Aim of the task = Give back, word for word, the lines in the listing below from the one holding "O carma é algo" down to the one holding "Eles seguem duas", both ends included.

Material for this task =

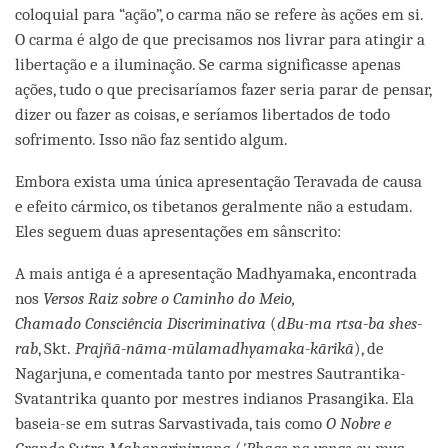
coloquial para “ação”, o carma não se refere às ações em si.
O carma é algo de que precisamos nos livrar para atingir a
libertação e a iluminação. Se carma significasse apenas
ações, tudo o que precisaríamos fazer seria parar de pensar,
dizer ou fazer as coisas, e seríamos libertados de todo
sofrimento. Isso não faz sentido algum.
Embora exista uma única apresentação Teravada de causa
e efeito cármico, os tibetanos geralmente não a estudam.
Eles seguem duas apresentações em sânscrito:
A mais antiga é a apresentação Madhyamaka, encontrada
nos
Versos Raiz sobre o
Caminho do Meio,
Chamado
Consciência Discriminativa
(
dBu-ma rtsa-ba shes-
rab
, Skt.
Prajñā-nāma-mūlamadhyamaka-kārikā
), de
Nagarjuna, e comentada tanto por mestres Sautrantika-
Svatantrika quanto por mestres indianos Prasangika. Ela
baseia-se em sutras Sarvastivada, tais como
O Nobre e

Answer space =
O carma é algo de que precisamos nos livrar para atingir a
libertação e a iluminação. Se carma significasse apenas
ações, tudo o que precisaríamos fazer seria parar de pensar,
dizer ou fazer as coisas, e seríamos libertados de todo
sofrimento. Isso não faz sentido algum.
Embora exista uma única apresentação Teravada de causa
e efeito cármico, os tibetanos geralmente não a estudam.
Eles seguem duas apresentações em sânscrito:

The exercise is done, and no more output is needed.